**TASK OBJECTIVE:** Search the entries below for the word "Projects", then copy each line in which it is found.

- - -

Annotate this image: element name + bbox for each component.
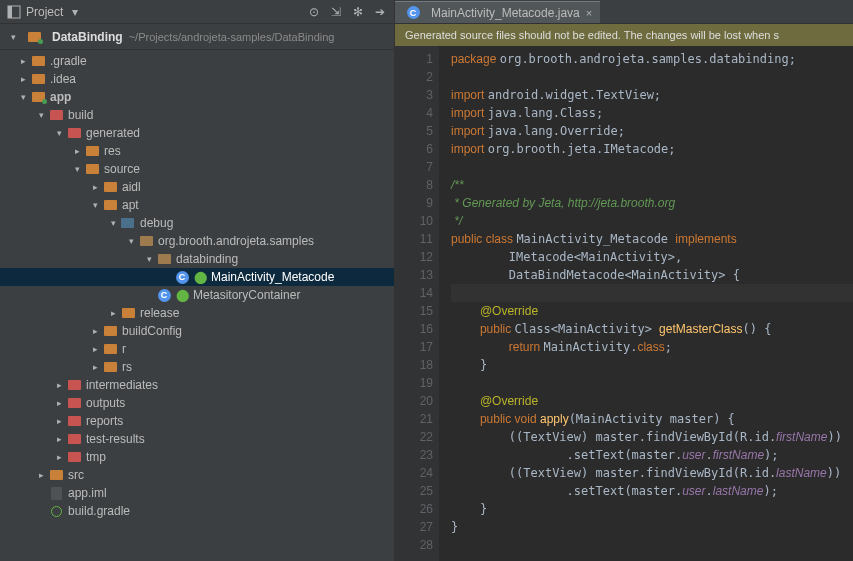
project-sidebar: Project ▾ ⊙ ⇲ ✻ ➔ ▾ DataBinding ~/Projec…: [0, 0, 395, 561]
tab-mainactivity-metacode[interactable]: C MainActivity_Metacode.java ×: [395, 1, 600, 23]
editor-pane: C MainActivity_Metacode.java × Generated…: [395, 0, 853, 561]
source-root-icon: [120, 216, 136, 230]
line-gutter[interactable]: 1234567891011121314151617181920212223242…: [395, 46, 439, 561]
tree-item-build[interactable]: ▾build: [0, 106, 394, 124]
tree-item-buildgradle[interactable]: ▸build.gradle: [0, 502, 394, 520]
lock-icon: ⬤: [176, 288, 189, 302]
code-editor[interactable]: package package org.brooth.androjeta.sam…: [439, 46, 853, 561]
module-icon: [30, 90, 46, 104]
folder-icon: [66, 396, 82, 410]
tree-item-gradle[interactable]: ▸.gradle: [0, 52, 394, 70]
folder-icon: [102, 324, 118, 338]
tree-item-debug[interactable]: ▾debug: [0, 214, 394, 232]
folder-icon: [30, 72, 46, 86]
tree-item-app[interactable]: ▾app: [0, 88, 394, 106]
folder-icon: [48, 108, 64, 122]
tree-item-tmp[interactable]: ▸tmp: [0, 448, 394, 466]
tree-item-appiml[interactable]: ▸app.iml: [0, 484, 394, 502]
expand-icon[interactable]: ▾: [8, 32, 18, 42]
generated-file-banner: Generated source files should not be edi…: [395, 24, 853, 46]
folder-icon: [102, 360, 118, 374]
folder-icon: [84, 144, 100, 158]
locate-icon[interactable]: ⊙: [306, 4, 322, 20]
tree-item-mainactivity-metacode[interactable]: ▸C⬤MainActivity_Metacode: [0, 268, 394, 286]
project-icon: [26, 30, 42, 44]
tree-item-package[interactable]: ▾org.brooth.androjeta.samples: [0, 232, 394, 250]
java-class-icon: C: [174, 270, 190, 284]
tab-label: MainActivity_Metacode.java: [431, 6, 580, 20]
tree-item-source[interactable]: ▾source: [0, 160, 394, 178]
folder-icon: [66, 414, 82, 428]
folder-icon: [84, 162, 100, 176]
tree-item-rs[interactable]: ▸rs: [0, 358, 394, 376]
tree-item-testresults[interactable]: ▸test-results: [0, 430, 394, 448]
tree-item-apt[interactable]: ▾apt: [0, 196, 394, 214]
tree-item-r[interactable]: ▸r: [0, 340, 394, 358]
package-icon: [156, 252, 172, 266]
dropdown-icon[interactable]: ▾: [67, 4, 83, 20]
collapse-icon[interactable]: ⇲: [328, 4, 344, 20]
tree-item-outputs[interactable]: ▸outputs: [0, 394, 394, 412]
folder-icon: [120, 306, 136, 320]
project-view-icon[interactable]: [6, 4, 22, 20]
folder-icon: [66, 126, 82, 140]
project-label: Project: [26, 5, 63, 19]
folder-icon: [66, 450, 82, 464]
svg-rect-2: [121, 218, 134, 228]
tree-item-databinding[interactable]: ▾databinding: [0, 250, 394, 268]
tree-item-idea[interactable]: ▸.idea: [0, 70, 394, 88]
tree-item-release[interactable]: ▸release: [0, 304, 394, 322]
tree-item-aidl[interactable]: ▸aidl: [0, 178, 394, 196]
lock-icon: ⬤: [194, 270, 207, 284]
tree-item-res[interactable]: ▸res: [0, 142, 394, 160]
folder-icon: [102, 342, 118, 356]
tree-item-metasitory[interactable]: ▸C⬤MetasitoryContainer: [0, 286, 394, 304]
project-tree[interactable]: ▸.gradle ▸.idea ▾app ▾build ▾generated ▸…: [0, 50, 394, 561]
folder-icon: [66, 432, 82, 446]
code-area: 1234567891011121314151617181920212223242…: [395, 46, 853, 561]
package-icon: [138, 234, 154, 248]
tree-item-generated[interactable]: ▾generated: [0, 124, 394, 142]
hide-icon[interactable]: ➔: [372, 4, 388, 20]
iml-file-icon: [48, 486, 64, 500]
folder-icon: [102, 198, 118, 212]
svg-rect-1: [8, 6, 12, 18]
breadcrumb: ▾ DataBinding ~/Projects/androjeta-sampl…: [0, 24, 394, 50]
project-path: ~/Projects/androjeta-samples/DataBinding: [129, 31, 335, 43]
project-name: DataBinding: [52, 30, 123, 44]
tree-item-src[interactable]: ▸src: [0, 466, 394, 484]
tree-item-buildconfig[interactable]: ▸buildConfig: [0, 322, 394, 340]
tree-item-intermediates[interactable]: ▸intermediates: [0, 376, 394, 394]
folder-icon: [48, 468, 64, 482]
folder-icon: [66, 378, 82, 392]
folder-icon: [30, 54, 46, 68]
folder-icon: [102, 180, 118, 194]
close-icon[interactable]: ×: [586, 7, 592, 19]
java-class-icon: C: [156, 288, 172, 302]
gear-icon[interactable]: ✻: [350, 4, 366, 20]
tree-item-reports[interactable]: ▸reports: [0, 412, 394, 430]
editor-tabs: C MainActivity_Metacode.java ×: [395, 0, 853, 24]
gradle-file-icon: [48, 504, 64, 518]
java-class-icon: C: [405, 6, 421, 20]
project-toolbar: Project ▾ ⊙ ⇲ ✻ ➔: [0, 0, 394, 24]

- - -

**ANSWER SECTION:**
breadcrumb: ▾ DataBinding ~/Projects/androjeta-sampl…: [0, 24, 394, 50]
project-path: ~/Projects/androjeta-samples/DataBinding: [129, 31, 335, 43]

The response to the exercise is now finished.